'''

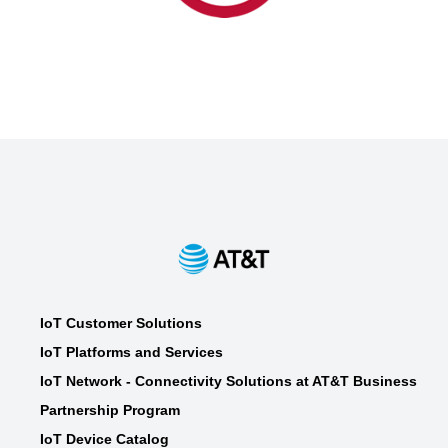
UL
UL
(+1) 510.319.4500
att.labs@ul.com
Device Certification, Turnkey
Providers
IoT Customer Solutions
IoT Platforms and Services
IoT Network - Connectivity Solutions at AT&T Business
Partnership Program
IoT Device Catalog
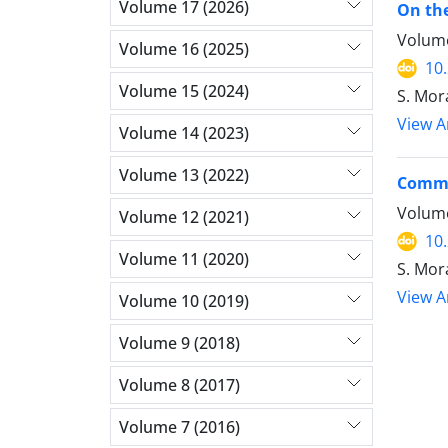
Volume 17 (2026)
On the
Volume
Volume 16 (2025)
10
Volume 15 (2024)
S. Mor
View Ar
Volume 14 (2023)
Volume 13 (2022)
Common
Volume
Volume 12 (2021)
10
Volume 11 (2020)
S. Mora
View Ar
Volume 10 (2019)
Volume 9 (2018)
Volume 8 (2017)
Volume 7 (2016)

'''

*Activity*
Repeat each record exactly, with the pictures left out.

*Result below*
UL
UL
(+1) 510.319.4500
att.labs@ul.com
Device Certification, Turnkey
Providers
IoT Customer Solutions
IoT Platforms and Services
IoT Network - Connectivity Solutions at AT&T Business
Partnership Program
IoT Device Catalog
Volume 17 (2026)
On the
Volume
Volume 16 (2025)
10
Volume 15 (2024)
S. Mor
View Ar
Volume 14 (2023)
Volume 13 (2022)
Common
Volume
Volume 12 (2021)
10
Volume 11 (2020)
S. Mora
View Ar
Volume 10 (2019)
Volume 9 (2018)
Volume 8 (2017)
Volume 7 (2016)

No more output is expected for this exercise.